Data provided:
Content starts

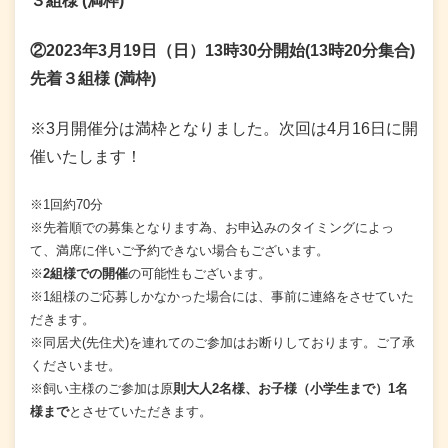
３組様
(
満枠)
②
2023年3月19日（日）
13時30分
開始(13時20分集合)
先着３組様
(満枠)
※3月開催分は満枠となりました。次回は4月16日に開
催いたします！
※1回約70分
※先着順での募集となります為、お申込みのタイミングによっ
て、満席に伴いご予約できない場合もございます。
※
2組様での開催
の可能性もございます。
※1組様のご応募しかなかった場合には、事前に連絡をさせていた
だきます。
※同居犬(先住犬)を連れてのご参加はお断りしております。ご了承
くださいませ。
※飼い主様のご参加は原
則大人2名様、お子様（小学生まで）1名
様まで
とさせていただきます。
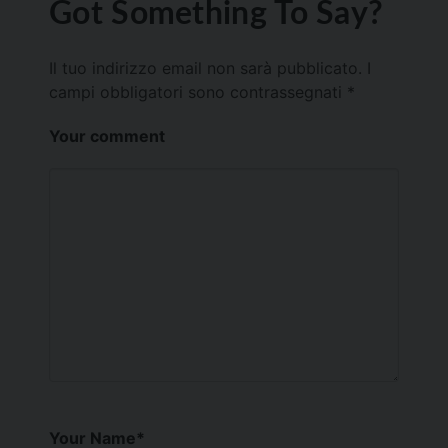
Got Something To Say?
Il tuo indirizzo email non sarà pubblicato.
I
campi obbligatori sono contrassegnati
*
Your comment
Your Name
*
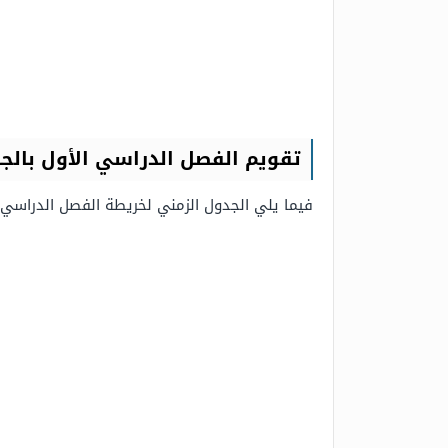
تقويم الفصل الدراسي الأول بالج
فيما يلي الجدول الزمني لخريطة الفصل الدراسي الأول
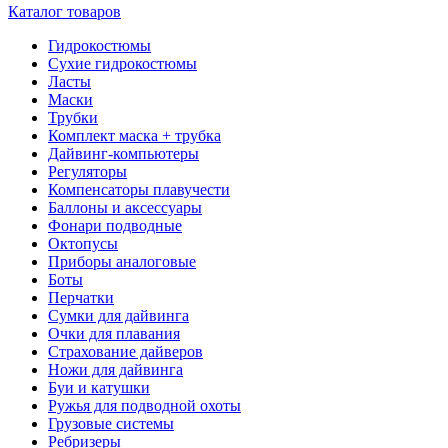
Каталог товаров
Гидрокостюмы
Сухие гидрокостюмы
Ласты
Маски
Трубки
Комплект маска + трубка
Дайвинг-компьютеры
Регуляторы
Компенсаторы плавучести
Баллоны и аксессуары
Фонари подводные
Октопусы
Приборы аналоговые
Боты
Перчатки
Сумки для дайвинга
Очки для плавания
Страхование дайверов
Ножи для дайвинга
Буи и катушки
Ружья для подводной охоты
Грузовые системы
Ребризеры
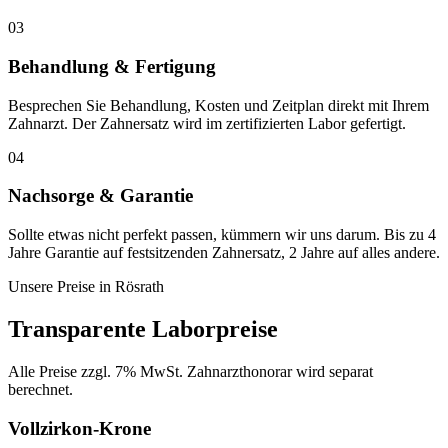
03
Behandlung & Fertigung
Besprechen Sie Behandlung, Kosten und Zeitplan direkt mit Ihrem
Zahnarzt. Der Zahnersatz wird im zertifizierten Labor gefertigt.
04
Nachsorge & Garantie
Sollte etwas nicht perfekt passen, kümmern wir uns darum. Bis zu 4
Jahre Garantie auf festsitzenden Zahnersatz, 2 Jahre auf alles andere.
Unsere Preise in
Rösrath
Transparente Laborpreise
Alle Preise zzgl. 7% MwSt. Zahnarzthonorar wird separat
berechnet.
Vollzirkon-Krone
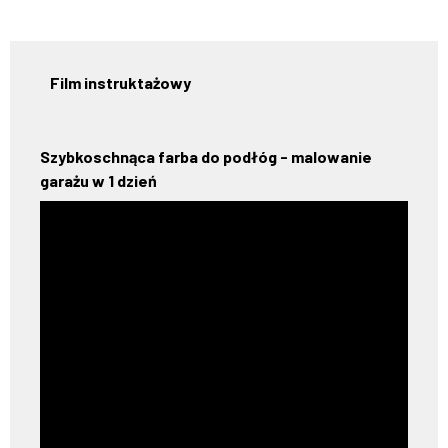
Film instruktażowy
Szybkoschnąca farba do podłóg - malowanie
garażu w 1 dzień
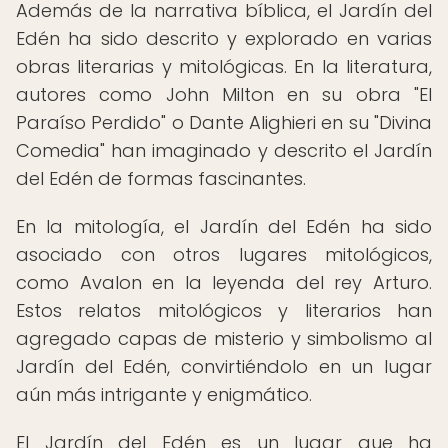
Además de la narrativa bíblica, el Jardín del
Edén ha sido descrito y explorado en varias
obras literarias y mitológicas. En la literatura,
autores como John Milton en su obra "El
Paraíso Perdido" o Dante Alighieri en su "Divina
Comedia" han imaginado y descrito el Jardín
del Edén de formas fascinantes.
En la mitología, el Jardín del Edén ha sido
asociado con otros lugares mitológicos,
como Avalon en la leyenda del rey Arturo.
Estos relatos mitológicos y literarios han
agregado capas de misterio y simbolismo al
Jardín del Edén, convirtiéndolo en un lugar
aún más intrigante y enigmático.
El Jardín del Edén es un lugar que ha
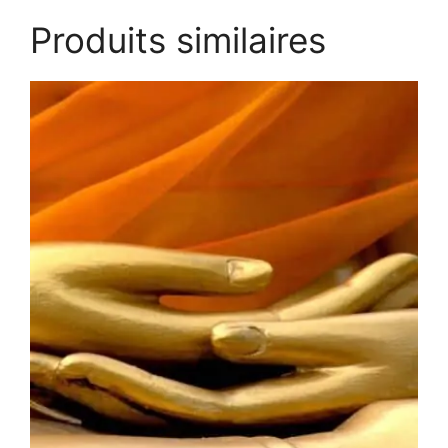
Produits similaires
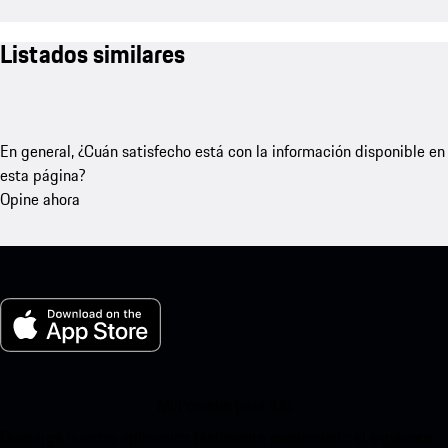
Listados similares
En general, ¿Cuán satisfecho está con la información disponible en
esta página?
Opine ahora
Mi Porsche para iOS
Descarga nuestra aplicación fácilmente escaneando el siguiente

Content ends

Assigned task:
Go through the entries and return each line where the word "mitológicos" appears.

Solution for this task:
asociado con otros lugares mitológicos,
Estos relatos mitológicos y literarios han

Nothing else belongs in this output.